*Records to use*

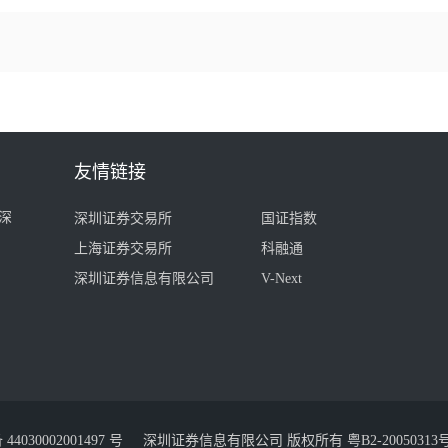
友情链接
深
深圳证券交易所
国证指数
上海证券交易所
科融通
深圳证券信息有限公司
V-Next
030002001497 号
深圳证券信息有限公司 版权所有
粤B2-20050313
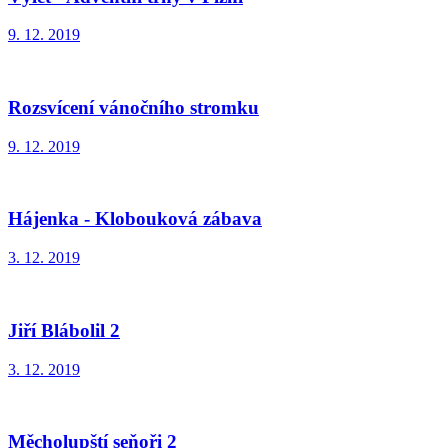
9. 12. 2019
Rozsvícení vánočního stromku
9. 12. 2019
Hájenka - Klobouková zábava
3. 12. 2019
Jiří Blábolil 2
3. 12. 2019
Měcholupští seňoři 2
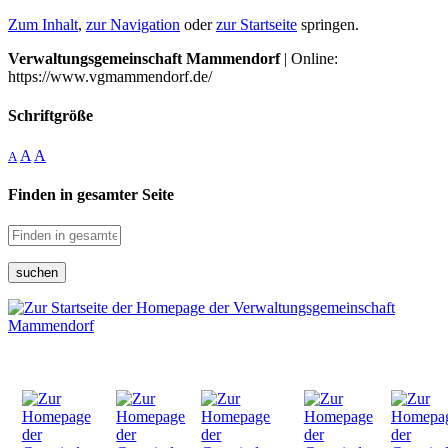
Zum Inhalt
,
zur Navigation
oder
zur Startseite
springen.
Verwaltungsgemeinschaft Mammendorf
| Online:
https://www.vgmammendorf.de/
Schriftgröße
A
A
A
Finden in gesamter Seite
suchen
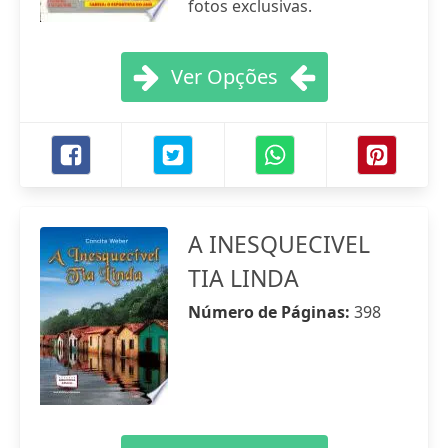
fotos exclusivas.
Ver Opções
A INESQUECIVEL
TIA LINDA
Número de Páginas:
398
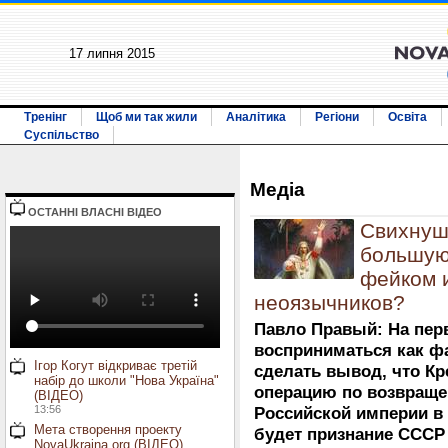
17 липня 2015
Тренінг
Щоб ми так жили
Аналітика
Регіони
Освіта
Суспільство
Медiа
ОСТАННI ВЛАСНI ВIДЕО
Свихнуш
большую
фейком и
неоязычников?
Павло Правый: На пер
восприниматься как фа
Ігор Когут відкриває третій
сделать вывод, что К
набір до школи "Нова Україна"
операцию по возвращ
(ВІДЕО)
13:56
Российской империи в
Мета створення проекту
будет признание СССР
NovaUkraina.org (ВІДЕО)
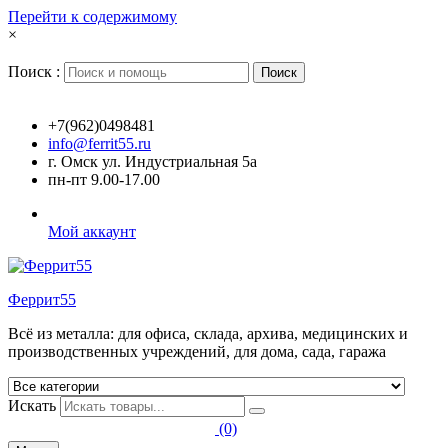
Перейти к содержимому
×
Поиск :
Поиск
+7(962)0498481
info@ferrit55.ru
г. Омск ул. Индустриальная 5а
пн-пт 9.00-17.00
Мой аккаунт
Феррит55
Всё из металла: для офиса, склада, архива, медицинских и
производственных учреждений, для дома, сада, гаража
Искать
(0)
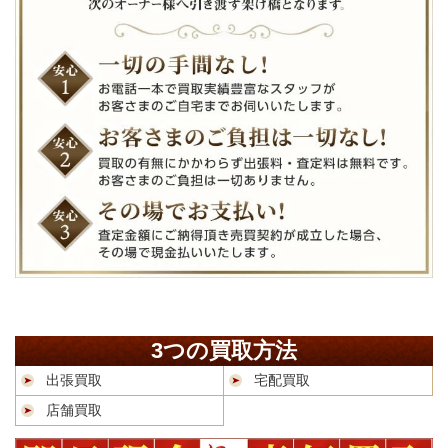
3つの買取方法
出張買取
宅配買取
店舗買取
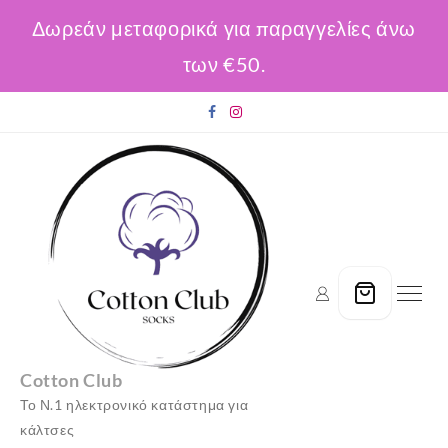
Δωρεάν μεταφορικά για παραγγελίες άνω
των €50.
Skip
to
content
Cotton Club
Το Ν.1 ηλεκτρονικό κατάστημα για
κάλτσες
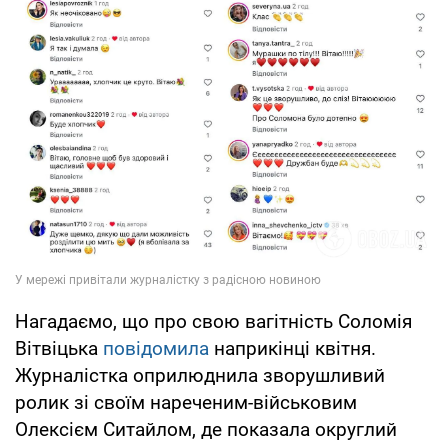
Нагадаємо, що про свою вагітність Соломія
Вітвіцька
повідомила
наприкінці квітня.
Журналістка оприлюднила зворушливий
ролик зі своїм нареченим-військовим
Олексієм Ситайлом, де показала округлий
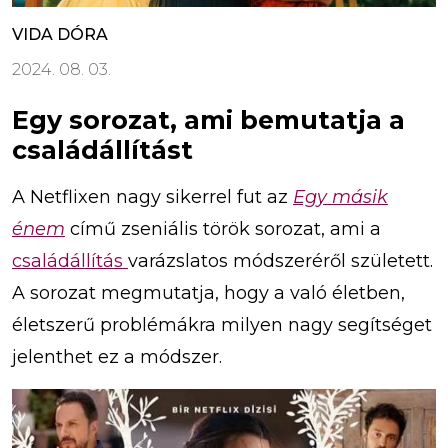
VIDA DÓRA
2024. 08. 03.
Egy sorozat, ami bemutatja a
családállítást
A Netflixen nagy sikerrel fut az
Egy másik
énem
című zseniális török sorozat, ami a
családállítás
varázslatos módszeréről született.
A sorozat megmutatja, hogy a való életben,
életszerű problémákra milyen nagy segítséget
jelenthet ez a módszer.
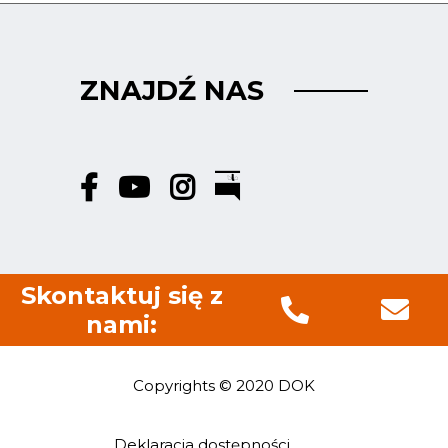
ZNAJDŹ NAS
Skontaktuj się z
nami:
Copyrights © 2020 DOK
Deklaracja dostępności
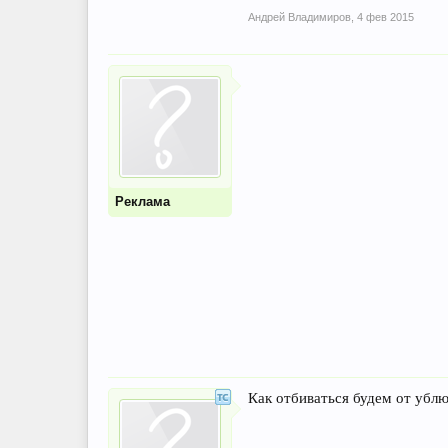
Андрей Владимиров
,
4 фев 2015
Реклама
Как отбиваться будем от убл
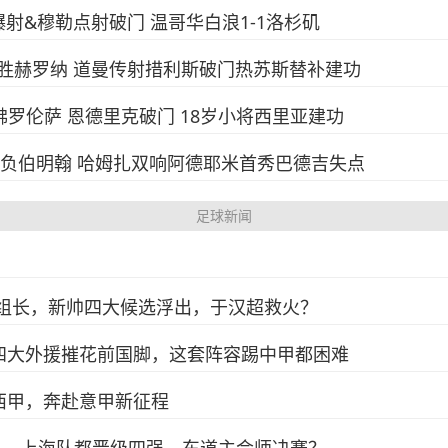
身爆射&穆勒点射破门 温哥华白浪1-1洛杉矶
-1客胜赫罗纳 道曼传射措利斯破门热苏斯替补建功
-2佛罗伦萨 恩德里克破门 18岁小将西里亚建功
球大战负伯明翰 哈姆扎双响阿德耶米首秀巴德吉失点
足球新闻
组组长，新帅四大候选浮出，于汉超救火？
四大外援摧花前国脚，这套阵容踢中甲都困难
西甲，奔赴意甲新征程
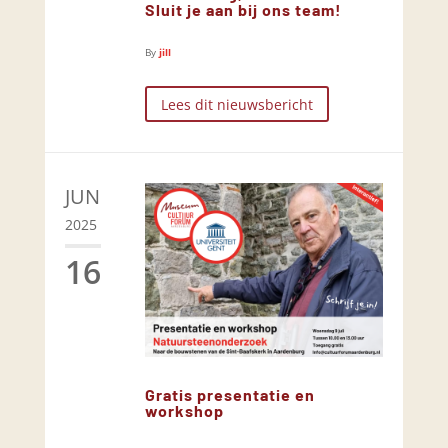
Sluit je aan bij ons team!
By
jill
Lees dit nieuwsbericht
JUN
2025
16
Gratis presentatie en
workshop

*Work to complete*
Which lines above contain the word "sorozat"? Show each of them.

*Written solution*
Egy sorozat, ami bemutatja a
című zseniális török sorozat, ami a
A sorozat megmutatja, hogy a való életben,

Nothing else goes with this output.